Picture, if you will, your first trip to a tanning bed. You’re lying in your overheated space shuttle when the lack of fresh air starts to make you feel a little anxious. Your breathing becomes strained and raspy, and before you know it, you’re hyperventilating. This, of course, freaks you out, I mean, come on, you think you’re dying, so as the fear overtakes your body, you feel a warm sensation encompass your body. Immediately, you recognize the scent as urine and realize because you are lying in a microwave, instead of standing, you have actually just immersed yourself in the yellow liquid. You can already feel your legs and inner thighs begin to chap.
Undoubtedly, the stench from the urine causes you to become sick to your stomach, and you end up vomiting and choking on half-chewed Captain Crunch. Not only does the cereal cut the roof of your mouth on the way up, but you surely die. Several hours later you are found burnt to a crisp completely shriveled drenched in your own body fluid, and in case you’ve forgotten, completely NAKED! What a sight, what a smell.
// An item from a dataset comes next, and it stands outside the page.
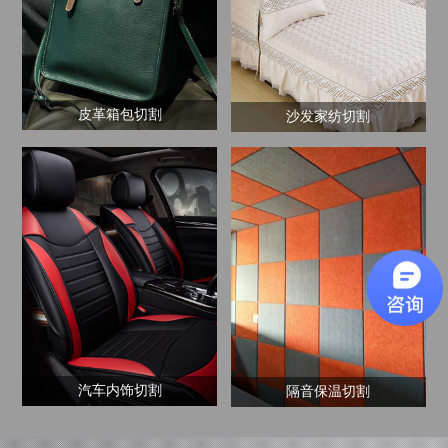
皮革箱包切割
沙发家纺切割
汽车内饰切割
隔音保温切割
The above passage wasn’t a scene from a very poorly-written scary movie, but instead my theory concerning the dangers of tanning. It wasn’t until my sophomore year in college that I was willing to put my preconceived notions aside and find out for myself what tanning was really all about.
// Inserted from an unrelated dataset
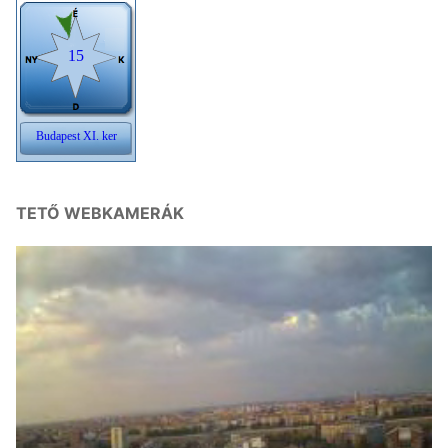
TETŐ WEBKAMERÁK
During my first trip to the Tannery, the owner took time out of her day to explain how the whole ordeal really worked. Apparently, burning to death isn’t an option because the beds turn off automatically. Likewise, the bed does not close completely, and even if it did, it’s not required to close the lid all the way. And as far as the hyperventilating and wetting myself, at anytime a person is free to get out of the bed to go to the bathroom, get a paper bag or even call it quite early. It soon became obvious that my entire tanning theory was completely bogus.
Regardless of how it may appear, I don’t have a contract with Professional Body Works or the Tannery. I am by no means promoting tanning but instead encouraging students to expose themselves to new experiences and people before they pass judgment. We all have preconceived notions about certain situations, people and events. These assumptions are generally based on a bad experience, hearsay, misinterpretations and other such sources. While there may be truth in some of our theories, there’s an equal chance that our ideas are based on faulty information.
As college students we are given ample opportunity to immerse ourselves in a multitude of experiences and people. CAB and intramurals provide us with activities ranging from low-cost snowboarding to lectures on culture and diversity. In any given week we have the chance to help underprivileged children, attend concerts, movies and sporting events at discounted cost, protect our environment and if we have time, meet a political leader.
By taking part in these endeavors we become more knowledgeable and gain respect for other people and activities. Intuition is an important component in judgment, but it becomes even more powerful when backed with experience and facts. And you know what they say happens when you assume something.